Adam Rasgon / New York Times
ABD Başkanı Joe Biden'ın silah sevkiyatının durdurulması yönündeki uyarısı, uluslararası ateşkes çağrıları ile İsrail'in sağcı kanadının Refah'a yönelik geniş çaplı bir işgal başlatılması yönündeki talepleri arasında sıkışan İsrail Başbakanı Binyamin Netanyahu'nun elini kolunu bağladı. Amerika'nın itirazlarına rağmen Refah'ı işgal etmenin gerekli olduğunda ısrar eden Netanyahu, şimdi ABD-İsrail ilişkilerini Hamas'a karşı savaşın bir sonraki aşamasını etkileyebilecek bir krizin ortasında buluyor.

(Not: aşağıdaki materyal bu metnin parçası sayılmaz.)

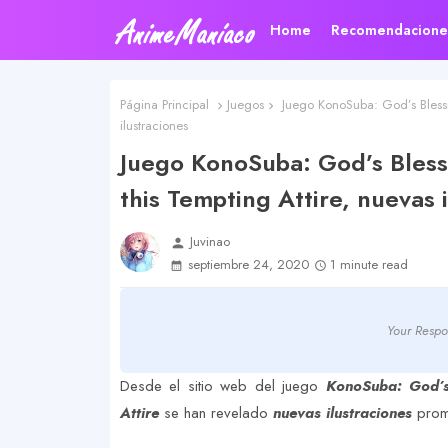
Home
Recomendacione
Página Principal
Juegos
Juego KonoSuba: God’s Blessin
ilustraciones
Juego KonoSuba: God’s Bless
this Tempting Attire, nuevas 
Juvinao
person
septiembre 24, 2020
1 minute read
Your Respo
Desde el sitio web del juego
KonoSuba: God’s 
Attire
se han revelado
nuevas ilustraciones
promo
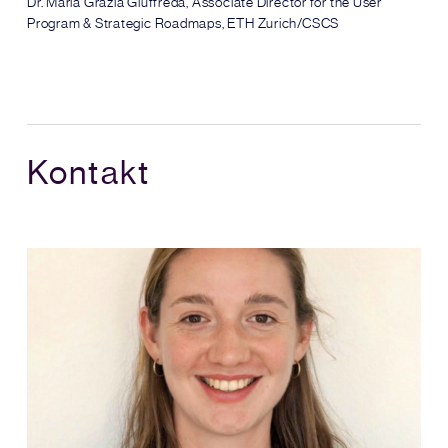
Dr. Maria Grazia Giuffreda, Associate Director for the User
Program & Strategic Roadmaps, ETH Zurich/CSCS
Kontakt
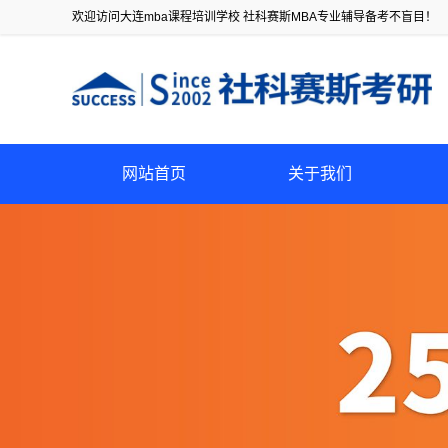
欢迎访问大连mba课程培训学校 社科赛斯MBA专业辅导备考不盲目！
网站首页
关于我们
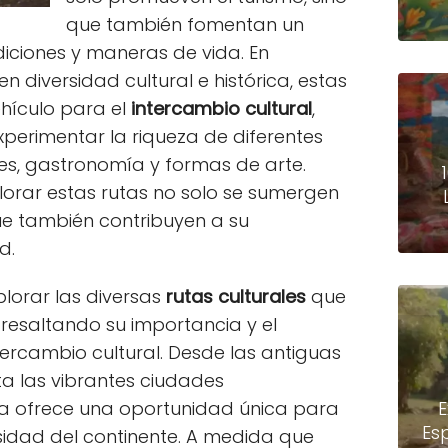
que también fomentan un
diciones y maneras de vida. En
en diversidad cultural e histórica, estas
ehículo para el
intercambio cultural
,
experimentar la riqueza de diferentes
es, gastronomía y formas de arte.
lorar estas rutas no solo se sumergen
que también contribuyen a su
d.
plorar las diversas
rutas culturales
que
 resaltando su importancia y el
tercambio cultural. Desde las antiguas
sta las vibrantes ciudades
 ofrece una oportunidad única para
E
Es
sidad del continente. A medida que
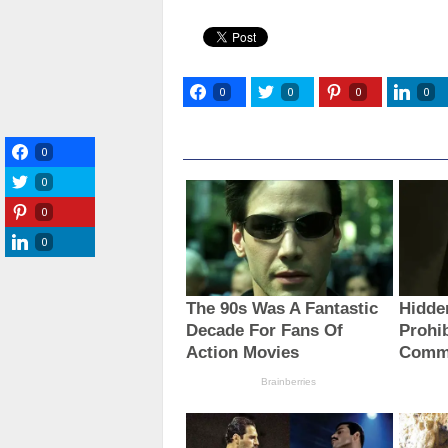
0
0
0
0
0
0
0
0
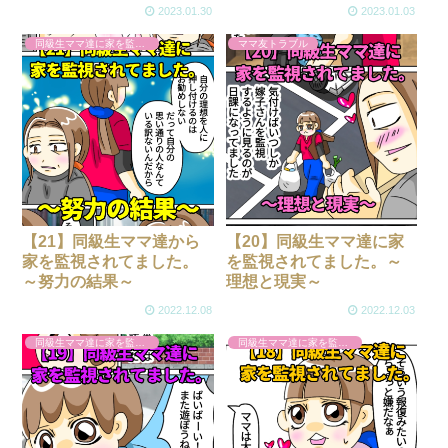
2023.01.30
2023.01.03
同級生ママ達に家を監視されてました。
ママ友トラブル
【21】同級生ママ達から
【20】同級生ママ達に家
家を監視されてました。
を監視されてました。～
～努力の結果～
理想と現実～
2022.12.08
2022.12.03
同級生ママ達に家を監視されてました。
同級生ママ達に家を監視されてました。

Perşembe günü yaptığı açıklamada Biden'ın sözlerine atıfta bulunan İsrail lideri, “Eğer tek başımıza kalmamız gerekirse, tek başımıza kalırız. Gerekirse tırnaklarımızla savaşacağımızı söylemiştim. Ancak tırnaklarımızdan çok daha fazlasına sahibiz ve aynı ruh gücüyle, Tanrı'nın yardımıyla, birlikte kazanacağız" dedi.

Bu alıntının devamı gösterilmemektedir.